## Goal of the exercise:
For the data below, give again exactly the lines from the one containing "投資のコストメリットは、個別のクライアント企業よりも" through the one containing "покращення виконання органами місцевого", both ends included, and no others.

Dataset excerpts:
BEGIN
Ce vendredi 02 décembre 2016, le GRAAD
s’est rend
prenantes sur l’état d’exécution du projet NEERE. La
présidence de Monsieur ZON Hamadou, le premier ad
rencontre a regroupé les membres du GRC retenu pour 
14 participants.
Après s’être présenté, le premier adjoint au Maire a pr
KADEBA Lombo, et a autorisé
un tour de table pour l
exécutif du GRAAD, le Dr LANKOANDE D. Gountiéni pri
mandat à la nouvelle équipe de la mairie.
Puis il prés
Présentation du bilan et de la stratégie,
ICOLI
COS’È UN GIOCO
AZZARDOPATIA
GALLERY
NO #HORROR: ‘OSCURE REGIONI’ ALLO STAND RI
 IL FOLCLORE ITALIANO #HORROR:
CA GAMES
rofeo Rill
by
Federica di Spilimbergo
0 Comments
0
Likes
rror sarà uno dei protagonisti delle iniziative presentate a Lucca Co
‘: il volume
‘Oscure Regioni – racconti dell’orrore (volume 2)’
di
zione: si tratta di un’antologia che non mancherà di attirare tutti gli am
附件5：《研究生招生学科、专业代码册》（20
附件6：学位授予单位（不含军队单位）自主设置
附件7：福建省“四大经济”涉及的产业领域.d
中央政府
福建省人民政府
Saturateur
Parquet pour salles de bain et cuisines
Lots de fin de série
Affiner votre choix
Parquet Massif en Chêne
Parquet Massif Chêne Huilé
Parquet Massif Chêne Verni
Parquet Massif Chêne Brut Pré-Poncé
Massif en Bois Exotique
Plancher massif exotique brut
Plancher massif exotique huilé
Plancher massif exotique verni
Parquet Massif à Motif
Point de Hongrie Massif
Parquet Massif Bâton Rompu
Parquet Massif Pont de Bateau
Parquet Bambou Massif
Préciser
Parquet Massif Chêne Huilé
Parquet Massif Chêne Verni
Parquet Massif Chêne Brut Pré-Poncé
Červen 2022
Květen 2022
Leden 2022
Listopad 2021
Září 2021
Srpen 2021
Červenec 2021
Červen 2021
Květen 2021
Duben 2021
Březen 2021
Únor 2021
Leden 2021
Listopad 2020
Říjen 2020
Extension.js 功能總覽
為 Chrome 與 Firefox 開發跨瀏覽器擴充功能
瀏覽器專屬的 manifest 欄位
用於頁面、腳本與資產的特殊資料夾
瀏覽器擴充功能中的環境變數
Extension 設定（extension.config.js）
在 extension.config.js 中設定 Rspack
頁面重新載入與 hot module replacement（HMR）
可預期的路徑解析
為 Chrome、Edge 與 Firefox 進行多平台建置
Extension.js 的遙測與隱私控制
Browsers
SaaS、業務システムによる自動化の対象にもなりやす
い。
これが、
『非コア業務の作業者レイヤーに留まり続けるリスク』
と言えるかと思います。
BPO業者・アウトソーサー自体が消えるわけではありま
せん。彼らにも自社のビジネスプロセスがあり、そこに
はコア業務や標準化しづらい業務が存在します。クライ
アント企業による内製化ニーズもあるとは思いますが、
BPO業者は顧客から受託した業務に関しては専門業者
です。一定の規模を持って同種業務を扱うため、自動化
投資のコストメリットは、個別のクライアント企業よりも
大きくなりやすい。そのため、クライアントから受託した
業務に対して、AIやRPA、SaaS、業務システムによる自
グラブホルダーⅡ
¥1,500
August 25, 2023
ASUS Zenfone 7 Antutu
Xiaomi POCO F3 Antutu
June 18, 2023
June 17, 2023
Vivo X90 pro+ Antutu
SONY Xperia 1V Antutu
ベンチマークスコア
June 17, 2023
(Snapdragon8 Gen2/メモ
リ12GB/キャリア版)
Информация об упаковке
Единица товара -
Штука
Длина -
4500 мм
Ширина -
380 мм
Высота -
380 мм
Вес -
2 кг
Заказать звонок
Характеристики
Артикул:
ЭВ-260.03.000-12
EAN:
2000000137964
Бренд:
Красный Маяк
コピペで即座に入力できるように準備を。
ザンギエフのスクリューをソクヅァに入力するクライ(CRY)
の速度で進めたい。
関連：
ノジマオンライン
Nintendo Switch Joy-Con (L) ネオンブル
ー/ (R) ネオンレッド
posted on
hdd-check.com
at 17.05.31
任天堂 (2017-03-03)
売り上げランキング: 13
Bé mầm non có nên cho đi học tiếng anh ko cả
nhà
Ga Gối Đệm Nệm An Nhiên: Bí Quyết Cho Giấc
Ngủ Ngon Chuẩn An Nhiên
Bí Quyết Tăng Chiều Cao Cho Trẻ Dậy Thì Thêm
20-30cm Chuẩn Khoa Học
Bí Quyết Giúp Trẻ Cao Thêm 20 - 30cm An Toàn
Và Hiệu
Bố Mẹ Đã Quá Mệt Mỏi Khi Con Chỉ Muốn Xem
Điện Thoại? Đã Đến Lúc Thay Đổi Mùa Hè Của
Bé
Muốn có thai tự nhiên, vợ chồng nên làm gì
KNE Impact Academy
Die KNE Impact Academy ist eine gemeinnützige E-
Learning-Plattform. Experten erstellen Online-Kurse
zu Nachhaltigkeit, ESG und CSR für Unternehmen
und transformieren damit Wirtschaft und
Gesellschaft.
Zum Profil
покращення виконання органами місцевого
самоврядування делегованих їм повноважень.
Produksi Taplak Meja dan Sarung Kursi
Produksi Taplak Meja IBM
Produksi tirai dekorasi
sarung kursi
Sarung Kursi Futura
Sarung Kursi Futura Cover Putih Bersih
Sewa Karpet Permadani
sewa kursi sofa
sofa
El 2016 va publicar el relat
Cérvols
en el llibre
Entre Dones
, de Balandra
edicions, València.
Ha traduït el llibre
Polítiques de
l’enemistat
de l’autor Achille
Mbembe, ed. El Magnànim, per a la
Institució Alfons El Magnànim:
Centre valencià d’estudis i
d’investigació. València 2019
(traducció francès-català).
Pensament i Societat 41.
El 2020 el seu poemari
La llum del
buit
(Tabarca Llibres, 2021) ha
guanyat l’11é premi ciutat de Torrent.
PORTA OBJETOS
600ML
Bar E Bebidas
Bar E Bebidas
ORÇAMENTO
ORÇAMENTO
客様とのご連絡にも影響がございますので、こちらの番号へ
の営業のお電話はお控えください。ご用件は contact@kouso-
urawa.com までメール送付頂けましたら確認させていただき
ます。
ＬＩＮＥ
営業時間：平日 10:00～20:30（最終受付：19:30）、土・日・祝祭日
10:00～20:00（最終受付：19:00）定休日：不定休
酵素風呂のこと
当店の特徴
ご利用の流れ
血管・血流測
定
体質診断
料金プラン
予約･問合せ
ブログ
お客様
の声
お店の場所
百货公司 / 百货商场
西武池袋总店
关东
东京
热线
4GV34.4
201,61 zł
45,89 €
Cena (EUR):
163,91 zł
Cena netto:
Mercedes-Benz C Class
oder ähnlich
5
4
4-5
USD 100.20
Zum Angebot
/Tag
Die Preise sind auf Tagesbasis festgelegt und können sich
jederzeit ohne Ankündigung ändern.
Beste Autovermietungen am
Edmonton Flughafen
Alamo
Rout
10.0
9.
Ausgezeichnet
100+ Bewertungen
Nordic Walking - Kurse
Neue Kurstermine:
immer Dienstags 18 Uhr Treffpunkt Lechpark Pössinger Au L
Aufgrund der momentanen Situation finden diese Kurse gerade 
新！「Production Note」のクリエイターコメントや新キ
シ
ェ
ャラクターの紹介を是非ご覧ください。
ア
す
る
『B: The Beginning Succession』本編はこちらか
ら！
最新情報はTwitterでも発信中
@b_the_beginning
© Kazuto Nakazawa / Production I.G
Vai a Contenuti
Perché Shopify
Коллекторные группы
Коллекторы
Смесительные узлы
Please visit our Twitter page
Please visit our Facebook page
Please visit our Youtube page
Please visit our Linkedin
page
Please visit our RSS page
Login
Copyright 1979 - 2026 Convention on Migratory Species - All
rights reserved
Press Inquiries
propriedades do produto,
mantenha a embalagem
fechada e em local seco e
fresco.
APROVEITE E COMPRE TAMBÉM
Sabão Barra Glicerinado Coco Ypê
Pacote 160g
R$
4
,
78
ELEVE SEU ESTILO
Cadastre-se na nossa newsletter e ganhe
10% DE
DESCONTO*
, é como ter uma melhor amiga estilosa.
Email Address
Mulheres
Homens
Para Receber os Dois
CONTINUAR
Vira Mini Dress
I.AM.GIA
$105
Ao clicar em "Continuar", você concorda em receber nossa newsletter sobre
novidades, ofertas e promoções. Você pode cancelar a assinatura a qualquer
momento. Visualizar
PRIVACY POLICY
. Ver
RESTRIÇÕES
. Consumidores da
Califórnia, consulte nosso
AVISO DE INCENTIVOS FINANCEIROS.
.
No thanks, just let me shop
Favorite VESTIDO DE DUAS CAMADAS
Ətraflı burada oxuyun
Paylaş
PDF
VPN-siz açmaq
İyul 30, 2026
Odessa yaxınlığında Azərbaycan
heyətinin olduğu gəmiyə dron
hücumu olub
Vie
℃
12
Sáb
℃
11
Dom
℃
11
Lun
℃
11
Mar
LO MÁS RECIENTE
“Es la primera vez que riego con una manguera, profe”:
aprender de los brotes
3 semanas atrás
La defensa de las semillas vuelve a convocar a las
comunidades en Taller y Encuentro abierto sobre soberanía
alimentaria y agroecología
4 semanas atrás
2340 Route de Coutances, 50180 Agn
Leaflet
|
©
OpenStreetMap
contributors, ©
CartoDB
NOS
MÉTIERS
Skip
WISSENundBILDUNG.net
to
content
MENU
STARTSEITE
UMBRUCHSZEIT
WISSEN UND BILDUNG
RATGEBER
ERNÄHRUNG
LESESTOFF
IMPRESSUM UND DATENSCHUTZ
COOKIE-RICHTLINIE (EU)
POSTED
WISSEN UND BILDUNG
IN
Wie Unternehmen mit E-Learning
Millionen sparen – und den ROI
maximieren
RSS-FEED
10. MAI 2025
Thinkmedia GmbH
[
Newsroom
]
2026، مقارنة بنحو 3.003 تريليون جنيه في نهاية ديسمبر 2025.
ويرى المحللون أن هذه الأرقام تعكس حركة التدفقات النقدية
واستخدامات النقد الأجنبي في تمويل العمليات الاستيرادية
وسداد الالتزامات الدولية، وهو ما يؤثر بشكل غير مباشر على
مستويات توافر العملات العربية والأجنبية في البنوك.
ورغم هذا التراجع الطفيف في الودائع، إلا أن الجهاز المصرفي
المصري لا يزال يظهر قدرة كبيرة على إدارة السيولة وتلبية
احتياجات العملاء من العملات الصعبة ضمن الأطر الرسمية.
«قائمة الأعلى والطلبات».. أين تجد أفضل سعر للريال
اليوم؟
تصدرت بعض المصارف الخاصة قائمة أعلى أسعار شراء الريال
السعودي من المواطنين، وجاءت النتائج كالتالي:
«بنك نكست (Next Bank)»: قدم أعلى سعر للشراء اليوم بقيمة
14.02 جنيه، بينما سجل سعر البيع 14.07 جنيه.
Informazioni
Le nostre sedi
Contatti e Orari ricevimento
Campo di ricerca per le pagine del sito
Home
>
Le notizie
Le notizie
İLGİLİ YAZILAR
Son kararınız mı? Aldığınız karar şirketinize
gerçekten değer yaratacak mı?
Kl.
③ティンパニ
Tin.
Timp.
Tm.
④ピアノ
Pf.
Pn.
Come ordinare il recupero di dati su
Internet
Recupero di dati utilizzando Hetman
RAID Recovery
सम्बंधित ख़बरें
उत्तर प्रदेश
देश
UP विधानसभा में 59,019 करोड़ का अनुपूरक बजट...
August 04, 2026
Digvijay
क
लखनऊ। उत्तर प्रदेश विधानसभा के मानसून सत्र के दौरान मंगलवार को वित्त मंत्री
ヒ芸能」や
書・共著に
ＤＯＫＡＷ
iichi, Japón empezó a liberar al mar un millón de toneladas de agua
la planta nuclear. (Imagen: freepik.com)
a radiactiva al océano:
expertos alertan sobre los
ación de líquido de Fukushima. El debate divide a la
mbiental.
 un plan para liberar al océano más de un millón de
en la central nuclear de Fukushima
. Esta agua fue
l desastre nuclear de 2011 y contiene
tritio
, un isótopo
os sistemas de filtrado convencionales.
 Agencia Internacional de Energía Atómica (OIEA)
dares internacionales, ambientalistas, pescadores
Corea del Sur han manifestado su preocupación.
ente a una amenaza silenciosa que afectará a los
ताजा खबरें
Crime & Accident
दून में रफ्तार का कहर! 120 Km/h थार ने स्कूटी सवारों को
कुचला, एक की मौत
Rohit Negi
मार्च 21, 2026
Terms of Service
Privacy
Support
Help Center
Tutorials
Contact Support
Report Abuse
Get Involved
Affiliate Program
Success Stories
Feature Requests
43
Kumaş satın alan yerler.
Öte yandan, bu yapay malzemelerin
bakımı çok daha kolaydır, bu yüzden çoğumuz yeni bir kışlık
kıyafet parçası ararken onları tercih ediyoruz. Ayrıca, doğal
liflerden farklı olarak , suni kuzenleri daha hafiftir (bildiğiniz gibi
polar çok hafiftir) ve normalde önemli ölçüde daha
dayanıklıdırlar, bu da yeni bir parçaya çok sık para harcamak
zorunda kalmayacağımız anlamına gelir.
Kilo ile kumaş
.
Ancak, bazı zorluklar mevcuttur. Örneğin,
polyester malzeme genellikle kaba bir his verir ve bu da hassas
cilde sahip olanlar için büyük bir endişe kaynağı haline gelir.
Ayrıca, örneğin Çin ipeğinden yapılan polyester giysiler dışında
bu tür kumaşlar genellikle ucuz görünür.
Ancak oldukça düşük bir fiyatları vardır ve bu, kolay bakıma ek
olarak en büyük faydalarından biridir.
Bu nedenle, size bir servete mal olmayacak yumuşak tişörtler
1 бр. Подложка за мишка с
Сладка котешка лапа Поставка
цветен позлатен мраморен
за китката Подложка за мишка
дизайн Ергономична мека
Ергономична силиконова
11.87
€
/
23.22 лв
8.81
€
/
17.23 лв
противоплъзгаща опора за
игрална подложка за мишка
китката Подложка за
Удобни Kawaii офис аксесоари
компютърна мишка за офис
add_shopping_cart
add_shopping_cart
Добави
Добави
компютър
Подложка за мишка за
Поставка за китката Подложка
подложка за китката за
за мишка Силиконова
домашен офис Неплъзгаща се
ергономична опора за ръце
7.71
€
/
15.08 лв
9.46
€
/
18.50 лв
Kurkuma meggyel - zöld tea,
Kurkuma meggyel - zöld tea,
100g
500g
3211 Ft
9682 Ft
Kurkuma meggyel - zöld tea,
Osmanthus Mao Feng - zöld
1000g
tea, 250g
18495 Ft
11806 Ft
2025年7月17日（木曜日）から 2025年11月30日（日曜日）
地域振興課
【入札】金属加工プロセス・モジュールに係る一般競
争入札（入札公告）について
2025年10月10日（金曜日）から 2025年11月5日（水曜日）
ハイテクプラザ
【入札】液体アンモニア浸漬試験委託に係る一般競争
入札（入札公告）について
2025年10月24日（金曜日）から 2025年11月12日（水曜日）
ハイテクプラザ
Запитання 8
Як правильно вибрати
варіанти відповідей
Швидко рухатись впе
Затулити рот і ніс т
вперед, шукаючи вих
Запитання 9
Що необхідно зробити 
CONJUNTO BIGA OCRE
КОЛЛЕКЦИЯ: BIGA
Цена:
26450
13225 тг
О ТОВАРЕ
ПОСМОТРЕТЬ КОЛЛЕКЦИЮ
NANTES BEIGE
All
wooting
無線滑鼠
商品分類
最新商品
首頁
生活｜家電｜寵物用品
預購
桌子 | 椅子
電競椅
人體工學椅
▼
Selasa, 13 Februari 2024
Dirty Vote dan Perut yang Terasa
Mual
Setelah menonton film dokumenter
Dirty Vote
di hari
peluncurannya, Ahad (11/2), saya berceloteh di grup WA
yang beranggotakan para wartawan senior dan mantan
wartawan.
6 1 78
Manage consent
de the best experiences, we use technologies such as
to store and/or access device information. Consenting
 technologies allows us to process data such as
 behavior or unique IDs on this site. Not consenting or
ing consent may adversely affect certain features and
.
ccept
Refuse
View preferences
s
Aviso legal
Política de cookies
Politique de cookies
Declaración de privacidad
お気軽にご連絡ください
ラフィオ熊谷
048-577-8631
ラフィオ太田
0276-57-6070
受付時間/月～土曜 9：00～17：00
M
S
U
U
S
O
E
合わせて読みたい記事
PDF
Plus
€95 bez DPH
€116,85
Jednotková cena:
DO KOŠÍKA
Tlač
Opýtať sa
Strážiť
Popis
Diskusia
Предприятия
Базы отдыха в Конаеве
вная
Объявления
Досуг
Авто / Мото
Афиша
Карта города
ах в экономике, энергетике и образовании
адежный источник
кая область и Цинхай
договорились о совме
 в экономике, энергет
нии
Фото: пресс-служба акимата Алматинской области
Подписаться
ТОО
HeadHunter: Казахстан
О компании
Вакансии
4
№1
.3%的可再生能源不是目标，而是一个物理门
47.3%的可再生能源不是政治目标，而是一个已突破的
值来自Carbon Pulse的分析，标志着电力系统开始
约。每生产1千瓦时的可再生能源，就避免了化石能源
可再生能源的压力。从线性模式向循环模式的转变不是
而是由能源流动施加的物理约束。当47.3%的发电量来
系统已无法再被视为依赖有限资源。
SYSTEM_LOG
END
## Task result:
投資のコストメリットは、個別のクライアント企業よりも
大きくなりやすい。そのため、クライアントから受託した
業務に対して、AIやRPA、SaaS、業務システムによる自
グラブホルダーⅡ
¥1,500
August 25, 2023
ASUS Zenfone 7 Antutu
Xiaomi POCO F3 Antutu
June 18, 2023
June 17, 2023
Vivo X90 pro+ Antutu
SONY Xperia 1V Antutu
ベンチマークスコア
June 17, 2023
(Snapdragon8 Gen2/メモ
リ12GB/キャリア版)
Информация об упаковке
Единица товара -
Штука
Длина -
4500 мм
Ширина -
380 мм
Высота -
380 мм
Вес -
2 кг
Заказать звонок
Характеристики
Артикул:
ЭВ-260.03.000-12
EAN:
2000000137964
Бренд:
Красный Маяк
コピペで即座に入力できるように準備を。
ザンギエフのスクリューをソクヅァに入力するクライ(CRY)
の速度で進めたい。
関連：
ノジマオンライン
Nintendo Switch Joy-Con (L) ネオンブル
ー/ (R) ネオンレッド
posted on
hdd-check.com
at 17.05.31
任天堂 (2017-03-03)
売り上げランキング: 13
Bé mầm non có nên cho đi học tiếng anh ko cả
nhà
Ga Gối Đệm Nệm An Nhiên: Bí Quyết Cho Giấc
Ngủ Ngon Chuẩn An Nhiên
Bí Quyết Tăng Chiều Cao Cho Trẻ Dậy Thì Thêm
20-30cm Chuẩn Khoa Học
Bí Quyết Giúp Trẻ Cao Thêm 20 - 30cm An Toàn
Và Hiệu
Bố Mẹ Đã Quá Mệt Mỏi Khi Con Chỉ Muốn Xem
Điện Thoại? Đã Đến Lúc Thay Đổi Mùa Hè Của
Bé
Muốn có thai tự nhiên, vợ chồng nên làm gì
KNE Impact Academy
Die KNE Impact Academy ist eine gemeinnützige E-
Learning-Plattform. Experten erstellen Online-Kurse
zu Nachhaltigkeit, ESG und CSR für Unternehmen
und transformieren damit Wirtschaft und
Gesellschaft.
Zum Profil
покращення виконання органами місцевого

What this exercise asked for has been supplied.